Universitat Internacional de Catalunya

Protein and Genetic Engineering

Protein and Genetic Engineering
Second semester
Main language of instruction: English

Other languages of instruction: Catalan, Spanish

Teaching staff

Send an email to setup a meeting to::

Jennifer Olmos: jolmos@uic.es 

Alba Herrero: aherrerog@uic.es 


The course Protein and Genetic engineering focuses on how genetic editing strategies can be employed to obtain a desired protein or functional effect. It will start with the principal molecular biology dogma, deepen towards (epi)genetic regulation, protein creation and protein interactions. The second part of the course focuses on DNA detection and editing laboratory techniques, and how biomaterials are offering new strategies with Bioengineering purposes.

Pre-course requirements

The student should have successfully completed the subject of Cellular and Molecular Biology I and II


  • To understand basic and advanced genetic regulation
  • To understand protein generation and protein engineering strategies
  • To familiarize with protein databases and protein analysis software
  • To know the DNA detection and gene editing laboratory techniques
  • To know new advancements concerning biomaterials and genetic/protein delivery strategies


  • CB1 - Students must demonstrate that they have and understand knowledge in an area of study based on general secondary education.
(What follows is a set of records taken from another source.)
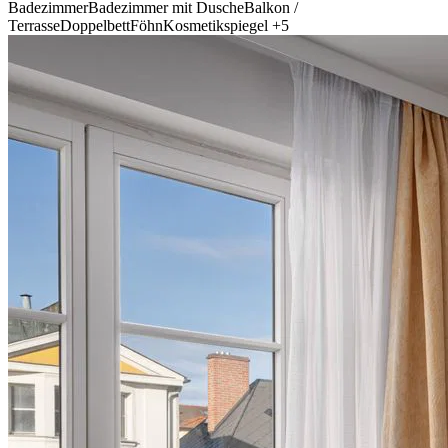
Badezimmer
Badezimmer mit Dusche
Balkon /
Terrasse
Doppelbett
Föhn
Kosmetikspiegel
+5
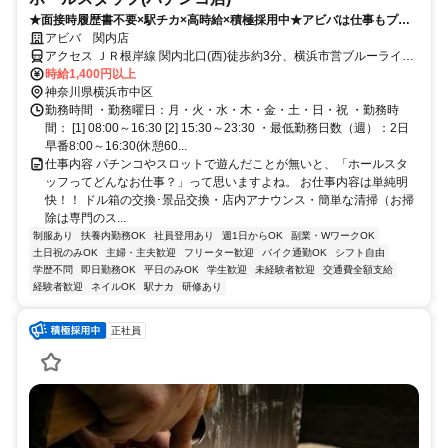
★面接時履歴書不要×駅チカ×高時給×積極採用中★アビバは仕事もプラ
イベートも一生懸命です♪
アビバ 関内店
アクセス ＪＲ根岸線 関内北口(西)徒歩約3分、横浜市営ブルーライン
関内北口(西)徒歩約3分、横浜市営ブルーライン 伊勢佐木長者町3A口
時給1,400円以上
徒歩約6分
神奈川県横浜市中区
勤務時間 ・勤務曜日：月・火・水・木・金・土・日・祝 ・勤務時
間： [1] 08:00～16:30 [2] 15:30～23:30 ・最低勤務日数（週）：2日
早番8:00～16:30(休憩60...
仕事内容 パチンコやスロットで遊んだことが無いと、「ホールスタ
ッフってどんなお仕事？」って思いますよね。 お仕事内容は単純明
快！！ ドル箱の交換･景品交換・店内アナウンス・簡単な清掃（お掃
除は専門のス...
制服あり
扶養内勤務OK
社員登用あり
週1日からOK
副業・WワークOK
土日祝のみOK
主婦・主夫歓迎
フリーター歓迎
バイク通勤OK
シフト自由
学歴不問
即日勤務OK
平日のみOK
学生歓迎
未経験者歓迎
交通費全額支給
経験者歓迎
ネイルOK
駅ナカ
研修あり
正社員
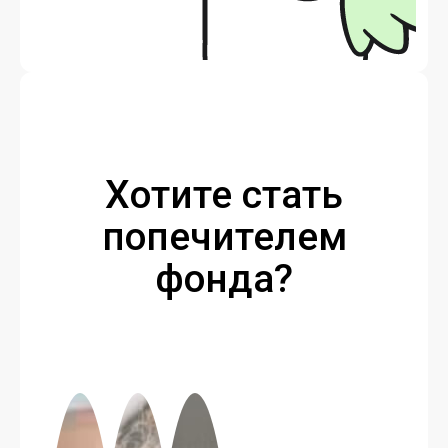
Хотите стать
попечителем
фонда?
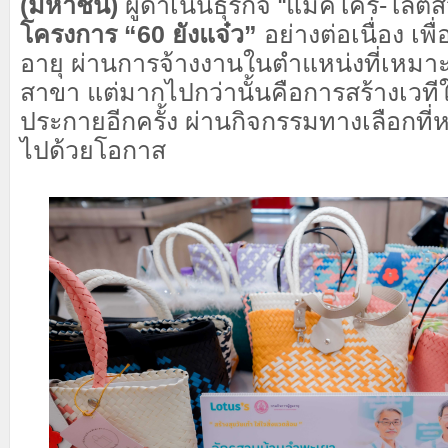
(มหาชน)
ผู้ดำเนินธุรกิจ “แม็คโคร-โลตัส
โครงการ “60 ยังแจ๋ว”
อย่างต่อเนื่อง เพื่
อายุ ผ่านการจ้างงานในตำแหน่งที่เหมาะสม
สาขา แต่มากไปกว่านั้นคือการสร้างเวที
ประกายอีกครั้ง ผ่านกิจกรรมทางเลือกท
ไปด้วยโอกาส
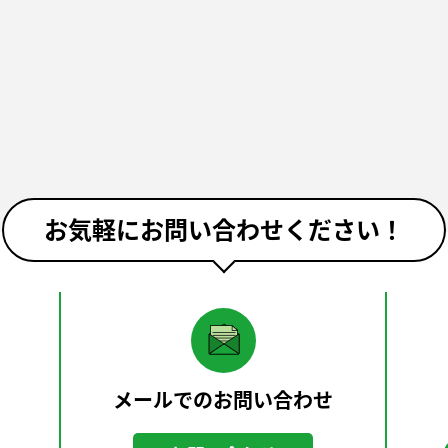
お気軽にお問い合わせください！
メールでのお問い合わせ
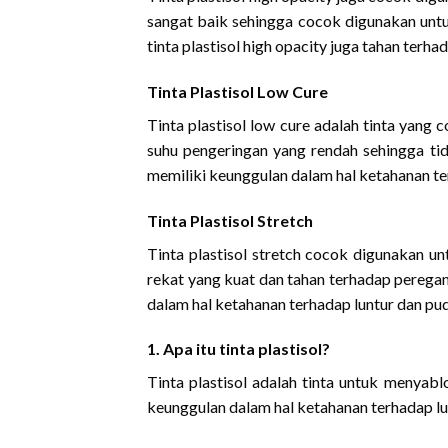
sangat baik sehingga cocok digunakan untu
tinta plastisol high opacity juga tahan terha
Tinta Plastisol Low Cure
Tinta plastisol low cure adalah tinta yang
suhu pengeringan yang rendah sehingga tida
memiliki keunggulan dalam hal ketahanan te
Tinta Plastisol Stretch
Tinta plastisol stretch cocok digunakan un
rekat yang kuat dan tahan terhadap pereganga
dalam hal ketahanan terhadap luntur dan pud
1. Apa itu tinta plastisol?
Tinta plastisol adalah tinta untuk menyabl
keunggulan dalam hal ketahanan terhadap lu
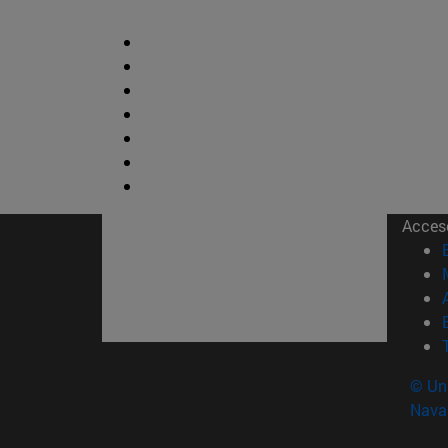
Acces
© Uni
Nava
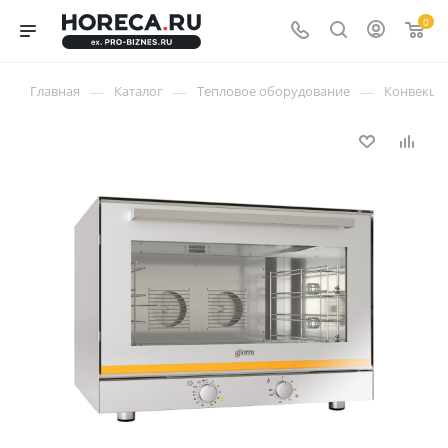
0
—
—
—
Главная
Каталог
Тепловое оборудование
Конвекци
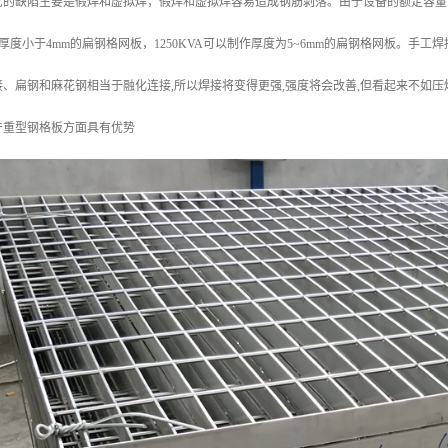
艺的缺陷主要是假焊和虚拟焊，假焊和虚拟焊容易造成钢筋剥落。由于设备的额定容量
制作厚度小于4mm的扁钢格网板，1250KVA可以制作厚度为5~6mm的扁钢格网板。手
、扁钢和麻花钢相当于融化连接,所以焊接将变得更强,强度将会改善,但看起来不如
产重型钢格板方面具有优势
This knowledge should be of a level that, although based on advanced textbooks, also includes some of the cutting-edge elements from their field of study.
  • CB2 - Students must know how to apply their knowledge to their work or vocation in a professional way and have the competences that are demonstrated through the creation and defence of arguments and the resolution of problems within their field of study.
  • CB3 - Students must have the ability to bring together and interpret significant data (normally within their area of study) and to issue judgements that include a reflection on important issues that are social, scientific or ethical in nature.
  • CB4 - Students can transmit information, ideas, problems and solutions to specialist and non-specialist audiences.
  • CE17 - To be able to identify the engineering concepts that can be applied in the fields of biology and health.
  • CE19 - To know how to select and apply material based on its properties and electric, magnetic, mechanical and chemical behaviour
  • CE21 - The ability to understand and apply biotechnological methodologies and tools to research, as well as to the development and production of products and services.
  • CE6 - To incorporate the foundations of science and materials technology, while taking into account the relationship between microstructure, synthesis or process and the properties of materials.
  • CE7 - To know how to recognise anatomy and physiology when applied to the structures Bioengineering involves.
  • CG10 - To know how to work in a multilingual and multidisciplinary environment.
  • CG3 - To be able to learn new methods and theories and be versatile so as to adapt to new situations.
  • CG4 - To resolve problems based on initiative, be good at decision-making, creativity, critical reasoning and communication, as well as the transmission of knowledge, skills and prowess in the field of Bioengineering
  • CG7 - To analyse and evaluate the social and environmental impact of technical solutions
  • CT3 - To know how to communicate learning results to other people both verbally and in writing, and well as thought processes and decision-making; to participate in debates in each particular specialist areas.
  • CT5 - To use information sources in a reliable manner. To manage the acquisition, structuring, analysis and visualisation of data and information in your specialist area and critically evaluate the results of this management.
  • CT6 - To detect gaps in your own knowledge and overcome this through critical reflection and choosing better actions to broaden your knowledge.
  • CT7 - To be fluent in a third language, usually English, with a suitable verbal and written level that is in line with graduate requirements.

Learning outcomes

Finalizing this course, the student will be able to:

  • Interpret genetic engineering strategies for clinical purposes
  • Design their own DNA editing strategy to obtain a desired protein
  • Interpret protein-protein interactions and how mutations affect them
  • Understand the different DNA detection techniques



1. Principles of molecular genetics

Molecular Biology Dogma: replication, transcription, translation

Prokaryotic and eukaryotic gene structure

2. Techniques in Genetic Engineering

Nucleic acids isolation and purification

DNA digestion and ligation

Restriction maps

Methods for DNA-binding

Modifying enzymes of nucleic acids

Main polymerases in Genetic Engineering


DNA labeling strategies

Nucleic acid and genic product detection methods

3. Gene cloning and types of vector

Gene cloning and types of cloning vectors

Cloning and expression vectors


PCR cloning and subcloning

4. Genome editing and applications

Heterologous expression of proteins

Directed mutagenesis


Genome editing systems: ZFN, TALENS, Crispr-Cas9

5. Genetic engineered-based biomaterials and tissue engineering

Principles of gene therapy

Biomaterials for gene therapy and tissue engineering

Genetically engineered biomaterials

Fusion proteins



Laboratory work handling bacterial plasmids, restriction enzymes, and electrophoresis to execute previously defined plasmid DNA restriction strategy




Protein structures

Protein databases

Bioengineering of therapeutic proteins

Teaching and learning activities

In person

The course will be divided mainly into master classes, problems and group project sessions, and laboratory sessions.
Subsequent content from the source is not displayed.